Without saying anything, this scene talks about the how individuals of different race, religion and background projecting the same values through a single piece of art, although individually, it might sound a little bit different. We are all indeed human and go through the same pleasure and pain in life.

Quoting Marina Mahathir in today's The Star article titled "Universal heritage", she wrote, "What is clear, the arts in many ways have no ethnicity, even if they originate from a particular cultures."

"Representation" is the hot word that can be manipulated, and more often than not, misused. Not to mention, in a selective manner. Some can rant about it about an art festival, but silenced on the lack of it when it comes to the national Olympics attire.
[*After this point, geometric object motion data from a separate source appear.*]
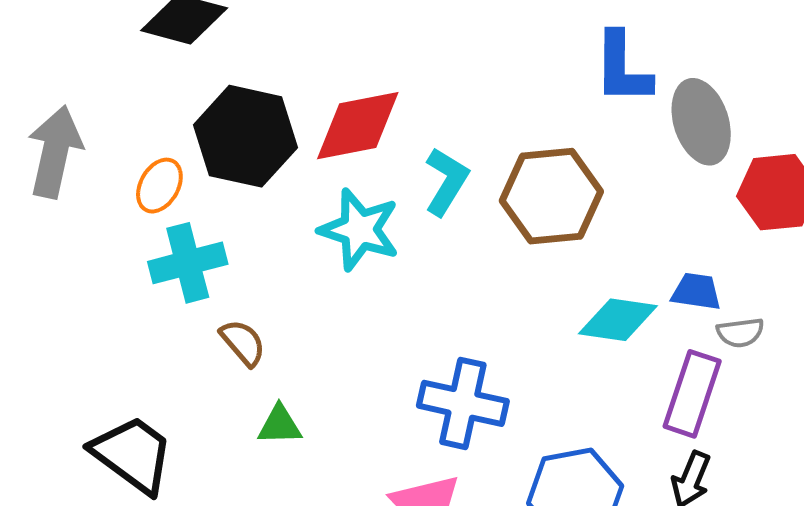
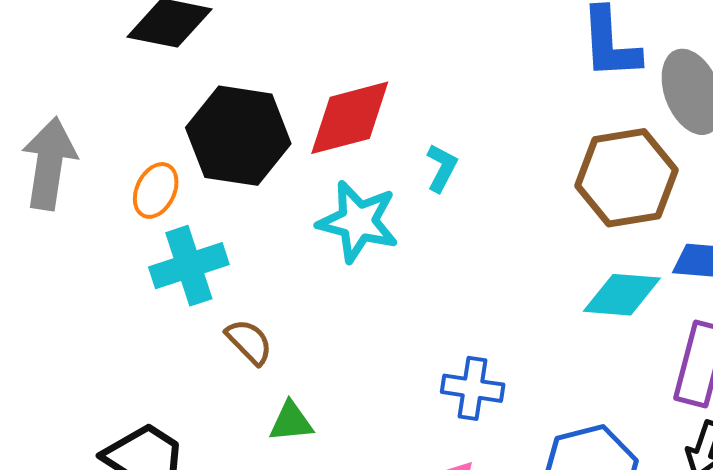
cyan L-shape: (446, 181) -> (442, 168), size x0.7
brown hexagon: (551, 196) -> (626, 178), moved
blue cross: (463, 403) -> (473, 388), size x0.7

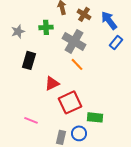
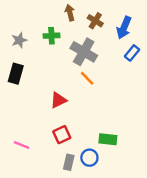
blue arrow: (109, 20) -> (124, 28), turned -120
black rectangle: (29, 60) -> (16, 74), moved
red square: (70, 102) -> (62, 135), moved, size x0.7
pink line: (31, 120) -> (22, 145), moved

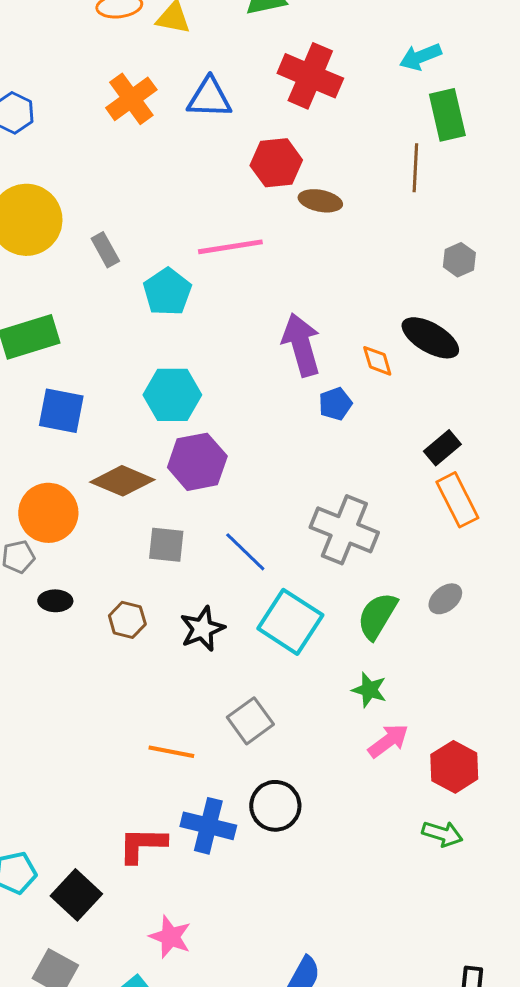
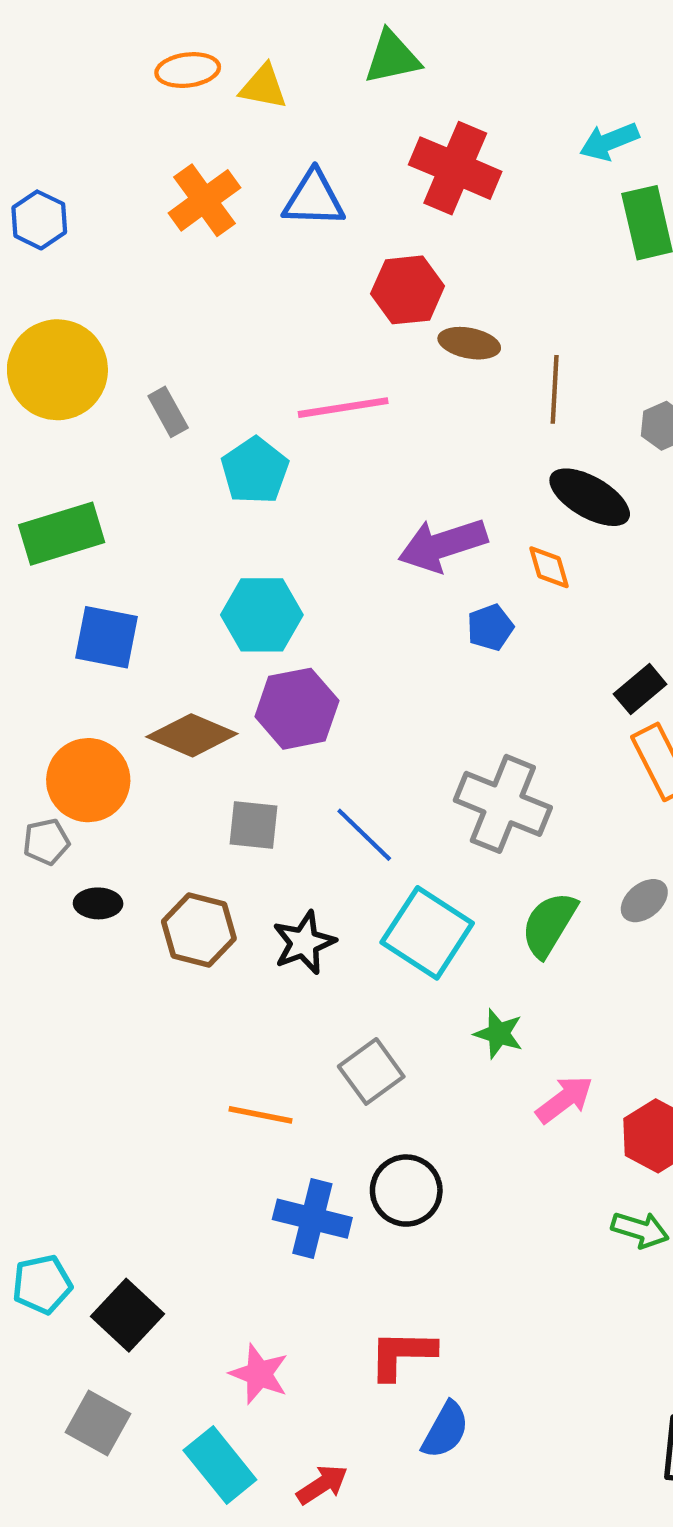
brown line: (415, 168) -> (555, 389), moved
black ellipse: (430, 338) -> (590, 497), moved
purple arrow: (301, 345) -> (443, 545), turned -92
brown hexagon: (127, 620) -> (199, 930), size x1.4
green star: (369, 690) -> (499, 1034), moved
red L-shape: (142, 845) -> (402, 1354), moved

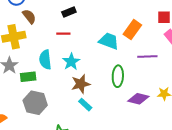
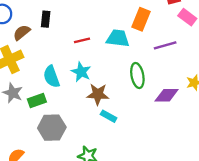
black rectangle: (69, 12) -> (46, 19), moved, turned -48
brown semicircle: (29, 16) -> (22, 33), turned -77
red line: (63, 34) -> (82, 40), moved
brown star: (81, 84) -> (98, 94), turned 30

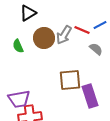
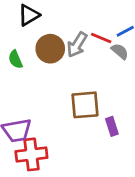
gray semicircle: (96, 49) -> (120, 51), moved
purple rectangle: (90, 96) -> (112, 126), size x0.6

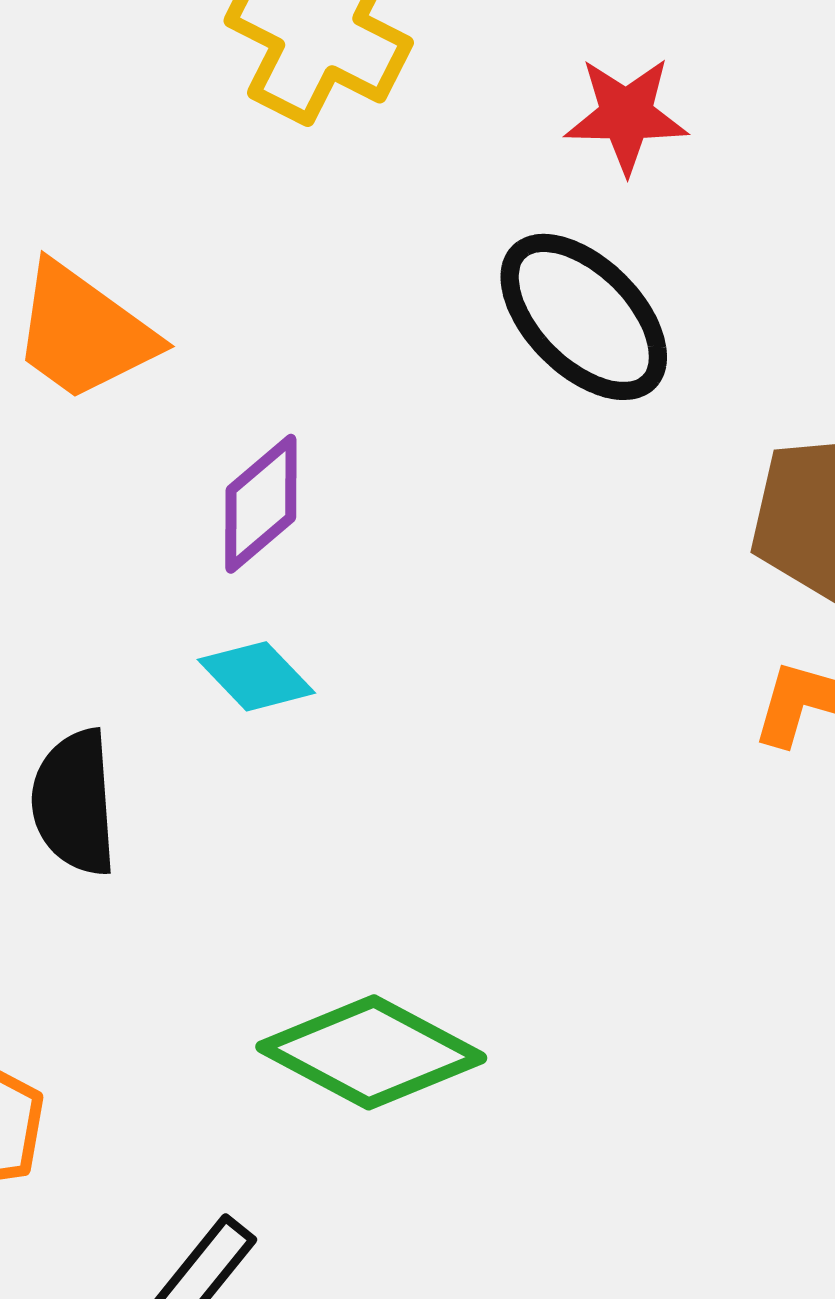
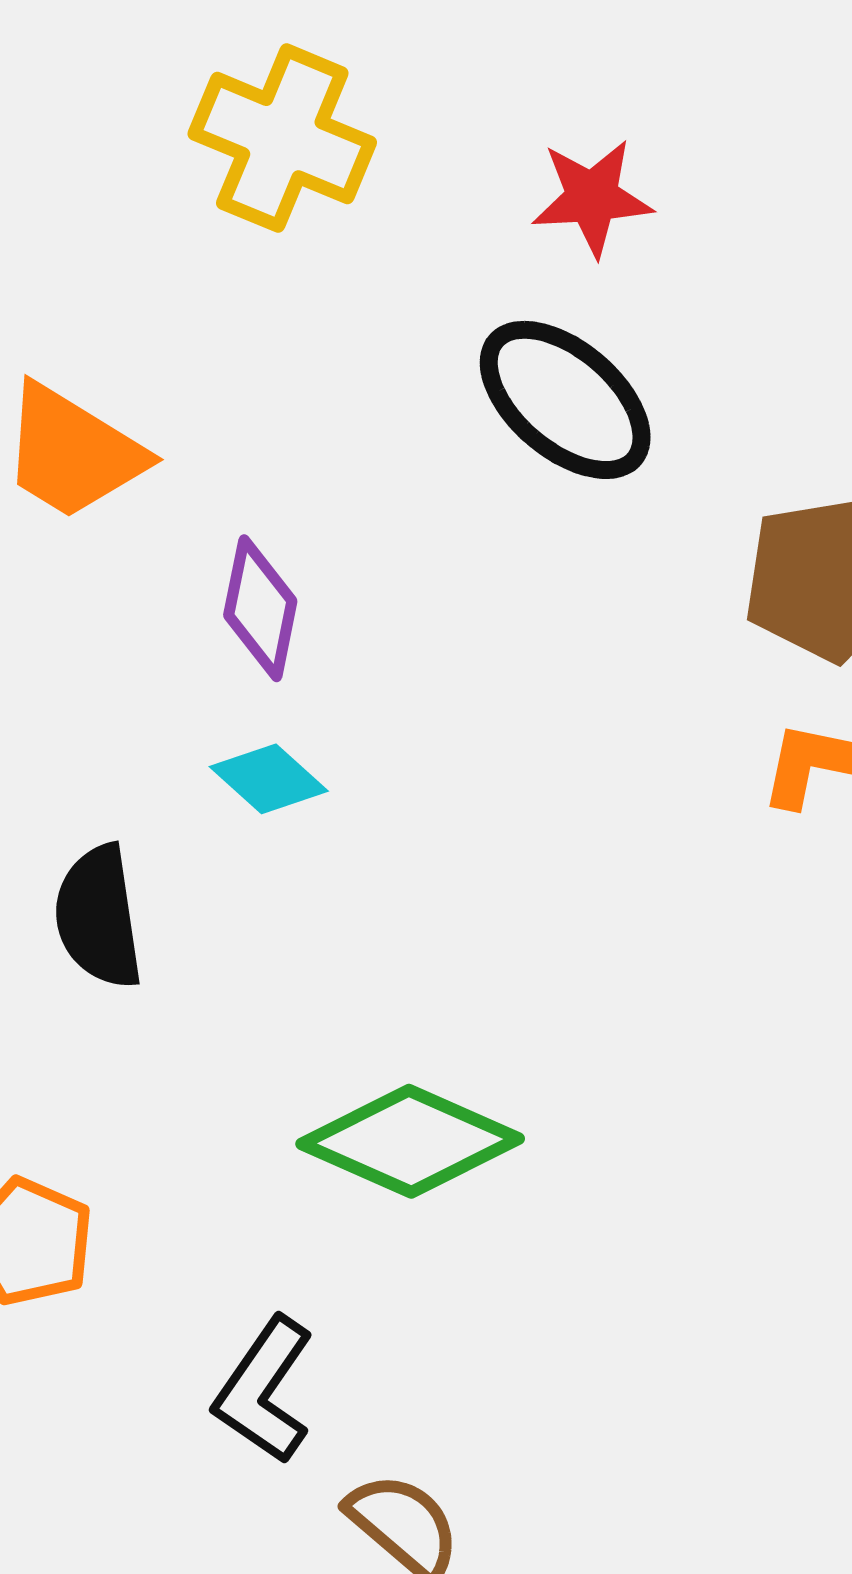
purple diamond: (261, 504) -> (260, 608), turned -34

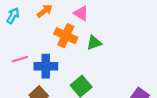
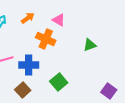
green triangle: (94, 43) -> (90, 45), moved

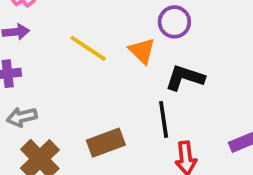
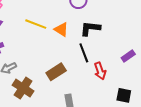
orange triangle: (142, 51) -> (61, 29), moved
But it is hard to complain because the system that we are in feeds on division instead of unity. We have stopped seeing the progress as a civilization as a dialectic process through time (a zeitgeist) To learn to look at things objectively instead of subjectively.

Instead we love approaching it pedagogically and look backwards (not the same as looking at the past and learn a thing or two from it) and drown ourselves in its romanticism and nostalgia for too long, moving forward through developing synthesis is forgotten and sometimes demonized. (and the Internet feeds on that demon).

As Alejandro Jodorowsky once aptly said, “Birds born in a cage thinks flying is an illness”.

A piece of art speaks of its place in history. Perhaps that is what Yasmin Ahmad mean with the title Talentime (Tale In Time).